-- Available data follows --
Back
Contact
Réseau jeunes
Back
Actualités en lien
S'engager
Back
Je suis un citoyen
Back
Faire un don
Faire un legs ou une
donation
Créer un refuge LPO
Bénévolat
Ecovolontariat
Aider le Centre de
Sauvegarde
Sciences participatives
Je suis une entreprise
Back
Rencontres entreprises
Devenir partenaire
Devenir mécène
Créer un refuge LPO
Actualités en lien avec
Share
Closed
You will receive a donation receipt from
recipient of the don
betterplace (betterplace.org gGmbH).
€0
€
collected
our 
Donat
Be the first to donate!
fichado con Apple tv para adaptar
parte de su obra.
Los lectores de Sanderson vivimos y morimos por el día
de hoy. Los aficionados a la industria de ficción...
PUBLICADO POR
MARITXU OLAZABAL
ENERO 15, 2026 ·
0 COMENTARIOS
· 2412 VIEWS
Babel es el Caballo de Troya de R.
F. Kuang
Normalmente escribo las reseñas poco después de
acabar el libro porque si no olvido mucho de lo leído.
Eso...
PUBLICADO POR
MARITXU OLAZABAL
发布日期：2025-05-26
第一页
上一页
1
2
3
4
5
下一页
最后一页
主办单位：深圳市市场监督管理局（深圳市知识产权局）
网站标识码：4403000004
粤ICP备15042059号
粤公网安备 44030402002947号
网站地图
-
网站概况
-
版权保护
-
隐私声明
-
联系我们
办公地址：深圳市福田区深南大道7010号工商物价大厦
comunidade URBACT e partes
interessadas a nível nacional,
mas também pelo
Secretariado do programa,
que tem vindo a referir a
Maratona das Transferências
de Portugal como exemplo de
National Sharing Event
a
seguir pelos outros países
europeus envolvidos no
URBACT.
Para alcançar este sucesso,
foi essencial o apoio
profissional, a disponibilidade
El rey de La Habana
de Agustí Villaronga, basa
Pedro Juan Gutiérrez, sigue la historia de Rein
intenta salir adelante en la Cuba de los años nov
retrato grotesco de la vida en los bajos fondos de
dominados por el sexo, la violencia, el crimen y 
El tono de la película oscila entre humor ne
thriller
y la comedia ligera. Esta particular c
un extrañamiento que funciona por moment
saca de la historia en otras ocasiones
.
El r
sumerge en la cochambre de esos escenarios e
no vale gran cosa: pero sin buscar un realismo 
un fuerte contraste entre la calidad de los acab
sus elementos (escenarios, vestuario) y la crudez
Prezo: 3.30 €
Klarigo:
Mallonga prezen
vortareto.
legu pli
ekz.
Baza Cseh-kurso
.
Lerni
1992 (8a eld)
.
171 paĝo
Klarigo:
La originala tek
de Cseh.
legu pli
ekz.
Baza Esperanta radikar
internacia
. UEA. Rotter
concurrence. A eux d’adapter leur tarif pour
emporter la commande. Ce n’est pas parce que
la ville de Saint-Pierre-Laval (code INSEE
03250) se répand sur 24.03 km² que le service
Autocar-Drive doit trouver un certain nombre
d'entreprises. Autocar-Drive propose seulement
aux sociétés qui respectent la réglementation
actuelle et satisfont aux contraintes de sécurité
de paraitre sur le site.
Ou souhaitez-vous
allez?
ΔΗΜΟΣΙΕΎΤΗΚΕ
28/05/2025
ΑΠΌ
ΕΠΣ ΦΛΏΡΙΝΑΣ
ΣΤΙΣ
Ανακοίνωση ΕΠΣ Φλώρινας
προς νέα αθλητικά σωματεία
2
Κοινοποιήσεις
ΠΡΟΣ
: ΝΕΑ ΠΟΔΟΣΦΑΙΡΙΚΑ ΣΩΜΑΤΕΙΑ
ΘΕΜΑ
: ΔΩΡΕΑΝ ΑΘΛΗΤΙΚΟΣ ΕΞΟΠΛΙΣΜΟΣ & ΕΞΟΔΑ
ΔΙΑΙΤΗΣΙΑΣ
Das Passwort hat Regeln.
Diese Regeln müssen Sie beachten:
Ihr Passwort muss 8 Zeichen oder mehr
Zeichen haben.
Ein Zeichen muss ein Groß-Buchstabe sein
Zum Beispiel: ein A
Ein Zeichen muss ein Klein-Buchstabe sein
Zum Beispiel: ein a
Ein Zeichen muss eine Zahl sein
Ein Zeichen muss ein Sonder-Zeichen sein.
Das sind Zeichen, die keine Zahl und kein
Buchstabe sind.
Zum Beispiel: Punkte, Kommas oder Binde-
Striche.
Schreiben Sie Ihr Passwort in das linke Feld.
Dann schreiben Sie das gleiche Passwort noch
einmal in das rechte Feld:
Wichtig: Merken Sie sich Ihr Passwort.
-- Available data concluded --
▶ [Directions for this task] What you return must be an exact retyping of the lines above starting at the line with "emporter la commande. Ce n’est pas parce que" and ending at the line with "Schreiben Sie Ihr Passwort in das linke Feld.", and nothing besides.

▶ [Problem solution]
emporter la commande. Ce n’est pas parce que
la ville de Saint-Pierre-Laval (code INSEE
03250) se répand sur 24.03 km² que le service
Autocar-Drive doit trouver un certain nombre
d'entreprises. Autocar-Drive propose seulement
aux sociétés qui respectent la réglementation
actuelle et satisfont aux contraintes de sécurité
de paraitre sur le site.
Ou souhaitez-vous
allez?
ΔΗΜΟΣΙΕΎΤΗΚΕ
28/05/2025
ΑΠΌ
ΕΠΣ ΦΛΏΡΙΝΑΣ
ΣΤΙΣ
Ανακοίνωση ΕΠΣ Φλώρινας
προς νέα αθλητικά σωματεία
2
Κοινοποιήσεις
ΠΡΟΣ
: ΝΕΑ ΠΟΔΟΣΦΑΙΡΙΚΑ ΣΩΜΑΤΕΙΑ
ΘΕΜΑ
: ΔΩΡΕΑΝ ΑΘΛΗΤΙΚΟΣ ΕΞΟΠΛΙΣΜΟΣ & ΕΞΟΔΑ
ΔΙΑΙΤΗΣΙΑΣ
Das Passwort hat Regeln.
Diese Regeln müssen Sie beachten:
Ihr Passwort muss 8 Zeichen oder mehr
Zeichen haben.
Ein Zeichen muss ein Groß-Buchstabe sein
Zum Beispiel: ein A
Ein Zeichen muss ein Klein-Buchstabe sein
Zum Beispiel: ein a
Ein Zeichen muss eine Zahl sein
Ein Zeichen muss ein Sonder-Zeichen sein.
Das sind Zeichen, die keine Zahl und kein
Buchstabe sind.
Zum Beispiel: Punkte, Kommas oder Binde-
Striche.
Schreiben Sie Ihr Passwort in das linke Feld.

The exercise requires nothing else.